• **EXERCISE**
Look for the line containing "Kreativkonzeption Jobs" and the line containing "mera trực tiếp" in the entries below. Copy those two and all lines between them exactly, leaving out pictures.

(Dataset entries)
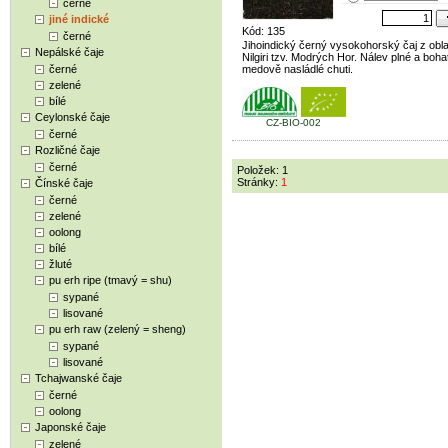
černé
jiné indické
Kód: 135
černé
Jihoindický černý vysokohorský čaj z obla
Nepálské čaje
Nilgiri tzv. Modrých Hor. Nálev plné a boha
černé
medově nasládlé chuti.
zelené
bílé
Ceylonské čaje
CZ-BIO-002
černé
Rozličné čaje
černé
Položek: 1
Stránky:
1
Čínské čaje
černé
zelené
oolong
bílé
žluté
pu erh ripe (tmavý = shu)
sypané
lisované
pu erh raw (zelený = sheng)
sypané
lisované
Tchajwanské čaje
černé
oolong
Japonské čaje
zelené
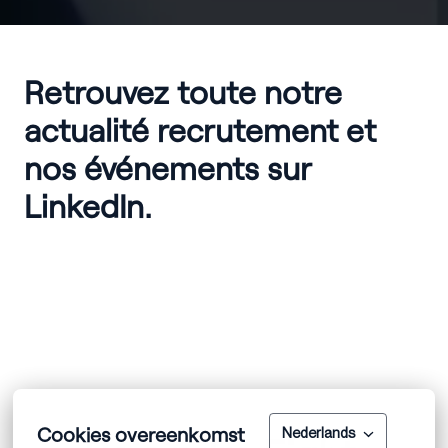
Retrouvez toute notre 
actualité recrutement et

nos événements sur 
LinkedIn.

Cookies overeenkomst
Nederlands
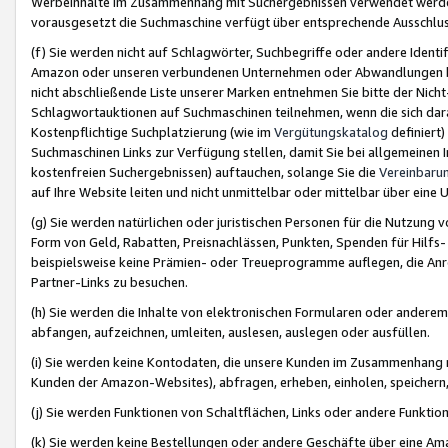
Werbeinhalte im Zusammenhang mit Suchergebnissen verwendet werden,
vorausgesetzt die Suchmaschine verfügt über entsprechende Ausschlu
(f) Sie werden nicht auf Schlagwörter, Suchbegriffe oder andere Ident
Amazon oder unseren verbundenen Unternehmen oder Abwandlungen bzw
nicht abschließende Liste unserer Marken entnehmen Sie bitte der Nich
Schlagwortauktionen auf Suchmaschinen teilnehmen, wenn die sich da
Kostenpflichtige Suchplatzierung (wie im
Vergütungskatalog
definiert
Suchmaschinen Links zur Verfügung stellen, damit Sie bei allgemeinen I
kostenfreien Suchergebnissen) auftauchen, solange Sie die
Vereinbaru
auf Ihre Website leiten und nicht unmittelbar oder mittelbar über eine
(g) Sie werden natürlichen oder juristischen Personen für die Nutzung 
Form von Geld, Rabatten, Preisnachlässen, Punkten, Spenden für Hilfs
beispielsweise keine Prämien- oder Treueprogramme auflegen, die Anrei
Partner-Links zu besuchen.
(h) Sie werden die Inhalte von elektronischen Formularen oder anderem M
abfangen, aufzeichnen, umleiten, auslesen, auslegen oder ausfüllen.
(i) Sie werden keine Kontodaten, die unsere Kunden im Zusammenhang 
Kunden der Amazon-Websites), abfragen, erheben, einholen, speichern,
(j) Sie werden Funktionen von Schaltflächen, Links oder andere Funkti
(k) Sie werden keine Bestellungen oder andere Geschäfte über eine Ama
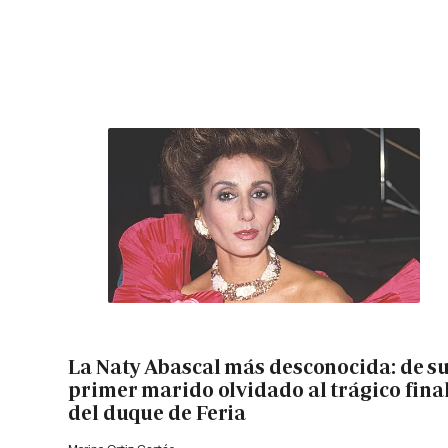
La Naty Abascal más desconocida: de s
primer marido olvidado al trágico fina
del duque de Feria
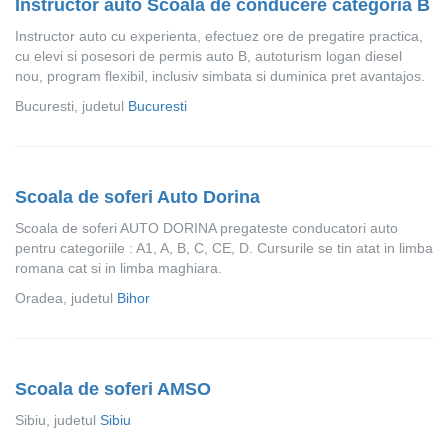
Instructor auto Scoala de conducere categoria B
Instructor auto cu experienta, efectuez ore de pregatire practica,
cu elevi si posesori de permis auto B, autoturism logan diesel
nou, program flexibil, inclusiv simbata si duminica pret avantajos.
Bucuresti, judetul
Bucuresti
Scoala de soferi Auto Dorina
Scoala de soferi AUTO DORINA pregateste conducatori auto
pentru categoriile : A1, A, B, C, CE, D. Cursurile se tin atat in limba
romana cat si in limba maghiara.
Oradea, judetul
Bihor
Scoala de soferi AMSO
Sibiu, judetul
Sibiu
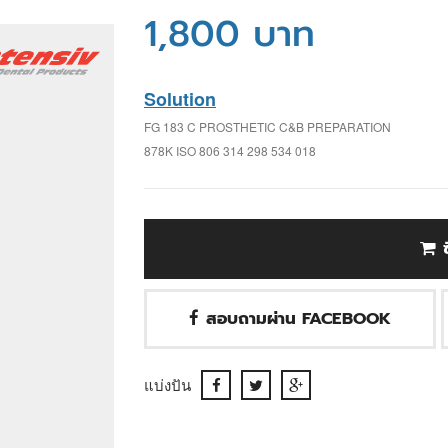
1,800 บาท
Solution
FG 183 C PROSTHETIC C&B PREPARATION
878K ISO 806 314 298 534 018
สอบถามผ่าน FACEBOOK
แบ่งปัน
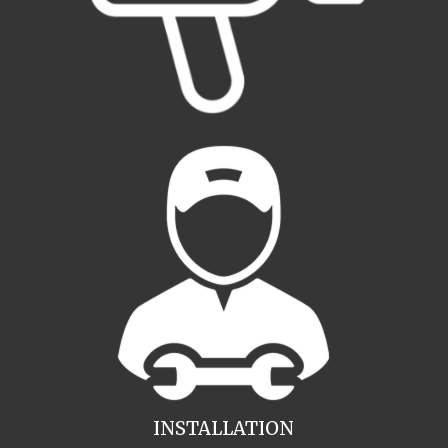
INSTALLATION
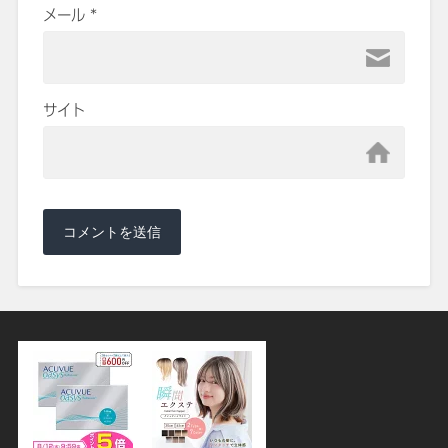
メール
*
サイト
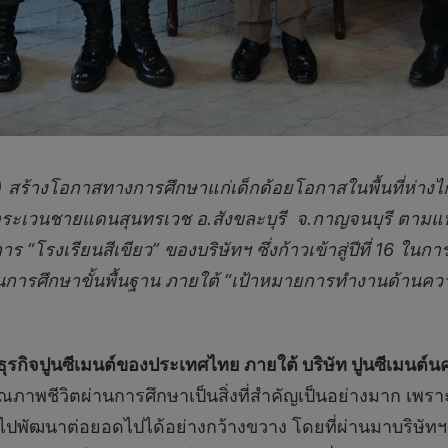
) สร้างโอกาสทางการศึกษาแก่เด็กด้อยโอกาสในพื้นที่ห่า
ตระเวนชายแดนสุนทรเวช อ.สังขละบุรี จ.กาญจนบุรี ตามแน
ร “โรงเรียนสีเขียว” ของบริษัทฯ ซึ่งก้าวเข้าสู่ปีที่ 16 ในก
ารศึกษาขั้นพื้นฐาน ภายใต้ “เป้าหมายการทำงานด้านความย
ารธุรกิจปูนซีเมนต์ของประเทศไทย ภายใต้ บริษัท ปูนซีเมนต
ุณภาพชีวิตผ่านการศึกษาเป็นสิ่งที่สำคัญเป็นอย่างมาก เพ
ู้ไปพัฒนาต่อยอดไปได้อย่างกว้างขวาง โดยที่ผ่านมาบริษั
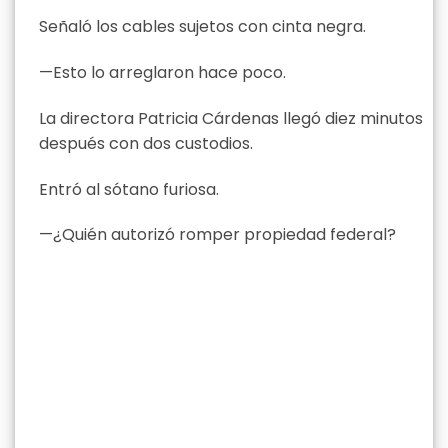
Señaló los cables sujetos con cinta negra.
—Esto lo arreglaron hace poco.
La directora Patricia Cárdenas llegó diez minutos
después con dos custodios.
Entró al sótano furiosa.
—¿Quién autorizó romper propiedad federal?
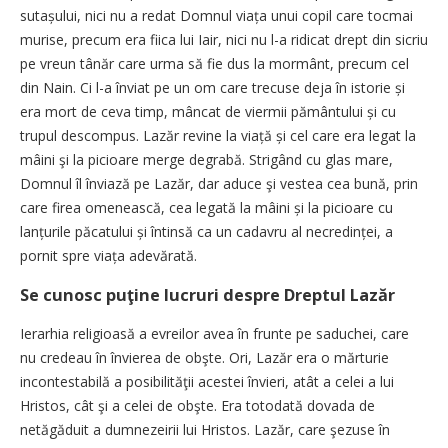
sutașului, nici nu a redat Domnul viața unui copil care tocmai
murise, precum era fiica lui Iair, nici nu l-a ridicat drept din sicriu
pe vreun tânăr care urma să fie dus la mormânt, precum cel
din Nain. Ci l-a înviat pe un om care trecuse deja în istorie și
era mort de ceva timp, mâncat de viermii pământului și cu
trupul descompus. Lazăr revine la viață și cel care era legat la
mâini şi la picioare merge degrabă. Strigând cu glas mare,
Domnul îl înviază pe Lazăr, dar aduce şi vestea cea bună, prin
care firea omenească, cea legată la mâini și la picioare cu
lanțurile păcatului și întinsă ca un cadavru al necredinței, a
pornit spre viața adevărată.
Se cunosc puţine lucruri despre Dreptul Lazăr
Ierarhia religioasă a evreilor avea în frunte pe saduchei, care
nu credeau în învierea de obşte. Ori, Lazăr era o mărturie
incontestabilă a posibilităţii acestei învieri, atât a celei a lui
Hristos, cât şi a celei de obşte. Era totodată dovada de
netăgăduit a dumnezeirii lui Hristos. Lazăr, care şezuse în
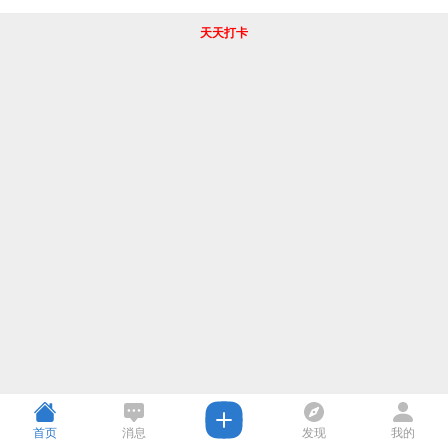
天天打卡
首页
消息
发现
我的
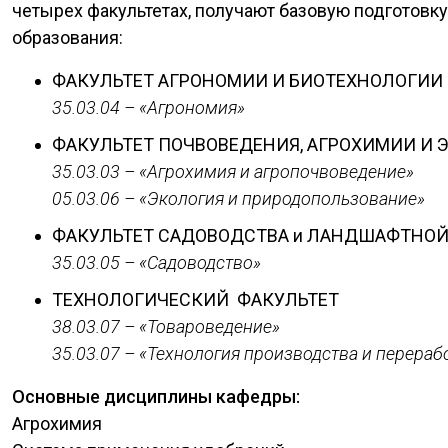
четырех факультетах, получают базовую подготовк
образования:
ФАКУЛЬТЕТ АГРОНОМИИ И БИОТЕХНОЛОГИИ
35.03.04 – «Агрономия»
ФАКУЛЬТЕТ ПОЧВОВЕДЕНИЯ, АГРОХИМИИ И 
35.03.03 – «Агрохимия и агропочвоведение»
05.03.06 – «Экология и природопользование»
ФАКУЛЬТЕТ САДОВОДСТВА и ЛАНДШАФТНО
35.03.05 – «Садоводство»
ТЕХНОЛОГИЧЕСКИЙ ФАКУЛЬТЕТ
38.03.07 – «Товароведение»
35.03.07 – «Технология производства и перера
Основные дисциплины кафедры:
Агрохимия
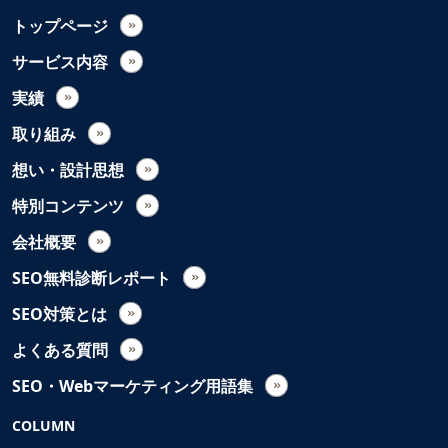
トップページ
サービス内容
実績
取り組み
想い・設計思想
特別コンテンツ
会社概要
SEO無料診断レポート
SEO対策とは
よくある質問
SEO・Webマーケティング用語集
COLUMN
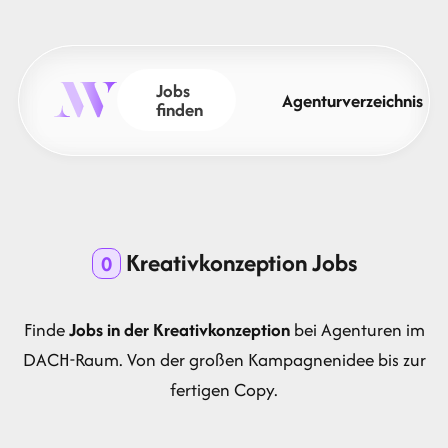
Jobs
Agenturverzeichnis
finden
Kreativkonzeption Jobs
0
Finde
Jobs in der Kreativkonzeption
bei Agenturen im
DACH-Raum. Von der großen Kampagnenidee bis zur
fertigen Copy.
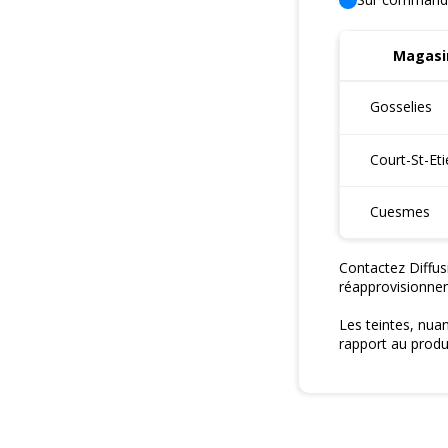
Magasin
Gosselies
Court-St-Et
Cuesmes
Contactez Diffus
réapprovisionne
Les teintes, nua
rapport au produi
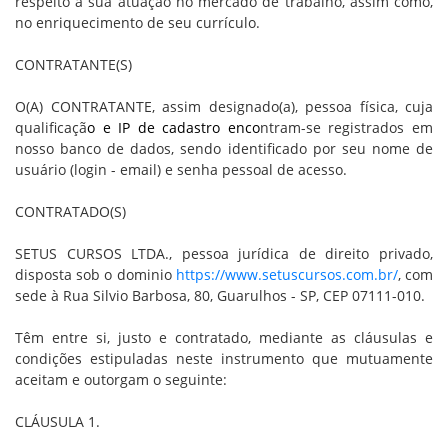
respeito à sua atuaçao no mercado de trabalho, assim como,
no enriquecimento de seu currículo.
CONTRATANTE(S)
O(A) CONTRATANTE, assim designado(a), pessoa física, cuja
qualifica
çã
o e IP de cadastro enc
o
ntram-se registrados em
nosso banco de dados, sendo identificado por seu nome de
usuário (login - email) e senha pessoal de acesso.
CONTRATADO(S)
SETUS CURSOS LTDA., pessoa jurídica de direito privado,
disposta sob o dominio
https://www.setuscursos.com.br/
, com
sede à Rua Silvio Barbosa, 80, Guarulhos - SP, CEP 07111-010.
Têm entre si, justo e contratado, mediante as cláusulas e
condições estipuladas neste instrumento que mutuamente
aceitam e outorgam o seguinte:
CLÁUSULA 1.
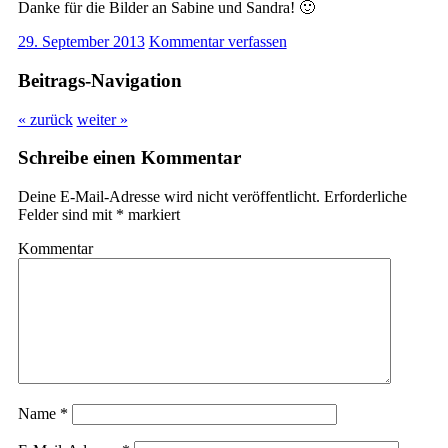
Danke für die Bilder an Sabine und Sandra! 🙂
29. September 2013
Kommentar verfassen
Beitrags-Navigation
« zurück
weiter »
Schreibe einen Kommentar
Deine E-Mail-Adresse wird nicht veröffentlicht.
Erforderliche
Felder sind mit
*
markiert
Kommentar
Name
*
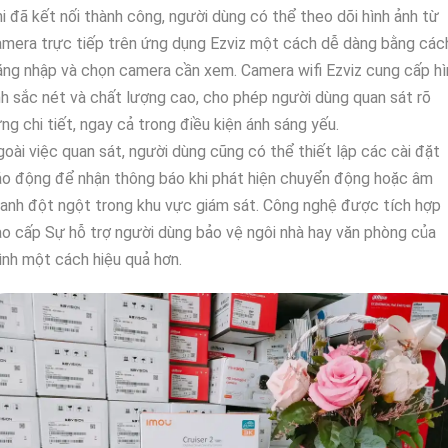
i đã kết nối thành công, người dùng có thể theo dõi hình ảnh từ
mera trực tiếp trên ứng dụng Ezviz một cách dễ dàng bằng các
ng nhập và chọn camera cần xem. Camera wifi Ezviz cung cấp hì
h sắc nét và chất lượng cao, cho phép người dùng quan sát rõ
ng chi tiết, ngay cả trong điều kiện ánh sáng yếu.
oài việc quan sát, người dùng cũng có thể thiết lập các cài đặt
o động để nhận thông báo khi phát hiện chuyển động hoặc âm
anh đột ngột trong khu vực giám sát. Công nghệ được tích hợp
o cấp Sự hỗ trợ người dùng bảo vệ ngôi nhà hay văn phòng của
nh một cách hiệu quả hơn.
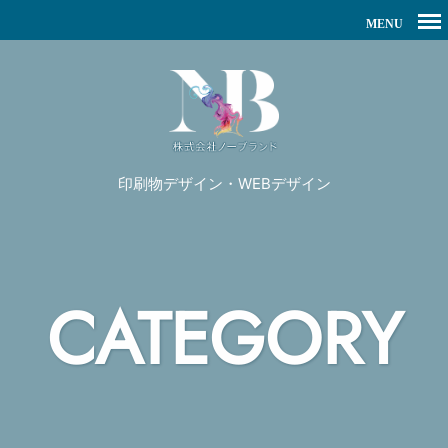
印刷物デザイン・WEBデザイン
CATEGORY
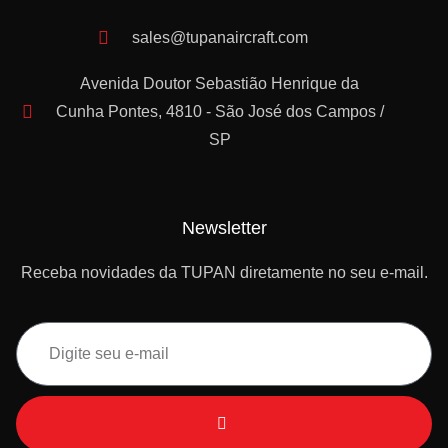
sales@tupanaircraft.com
Avenida Doutor Sebastião Henrique da
Cunha Pontes, 4810 - São José dos Campos /
SP
Newsletter
Receba novidades da TUPAN diretamente no seu e-mail.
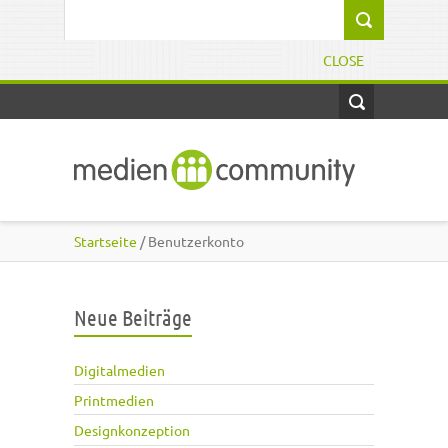
Direkt zum Inhalt
Suchformular
CLOSE
Startseite
/ Benutzerkonto
Neue Beiträge
Digitalmedien
Printmedien
Designkonzeption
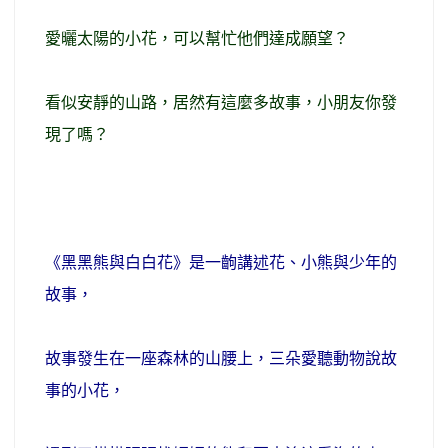
愛曬太陽的小花，可以幫忙他們達成願望？
看似安靜的山路，居然有這麼多故事，小朋友你發
現了嗎？
《黑黑熊與白白花》是一齣講述花、小熊與少年的
故事，
故事發生在一座森林的山腰上，三朵愛聽動物說故
事的小花，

• **TASK OUTPUT**
Kreativkonzeption Jobs
0
Finde
Jobs in der Kreativkonzeption
bei Agenturen im
DACH-Raum. Von der großen Kampagnenidee bis zur
fertigen Copy.
Magasin
Gosselies
Court-St-Et
Cuesmes
Contactez Diffus
réapprovisionne
Les teintes, nua
rapport au produi
respeito à sua atuaçao no mercado de trabalho, assim como,
no enriquecimento de seu currículo.
CONTRATANTE(S)
O(A) CONTRATANTE, assim designado(a), pessoa física, cuja
qualifica
çã
o e IP de cadastro enc
o
ntram-se registrados em
nosso banco de dados, sendo identificado por seu nome de
usuário (login - email) e senha pessoal de acesso.
CONTRATADO(S)
SETUS CURSOS LTDA., pessoa jurídica de direito privado,
disposta sob o dominio
https://www.setuscursos.com.br/
, com
sede à Rua Silvio Barbosa, 80, Guarulhos - SP, CEP 07111-010.
Têm entre si, justo e contratado, mediante as cláusulas e
condições estipuladas neste instrumento que mutuamente
aceitam e outorgam o seguinte:
CLÁUSULA 1.
Danke für die Bilder an Sabine und Sandra! 🙂
29. September 2013
Kommentar verfassen
Beitrags-Navigation
« zurück
weiter »
Schreibe einen Kommentar
Deine E-Mail-Adresse wird nicht veröffentlicht.
Erforderliche
Felder sind mit
*
markiert
Kommentar
Name
*
i đã kết nối thành công, người dùng có thể theo dõi hình ảnh từ
mera trực tiếp trên ứng dụng Ezviz một cách dễ dàng bằng các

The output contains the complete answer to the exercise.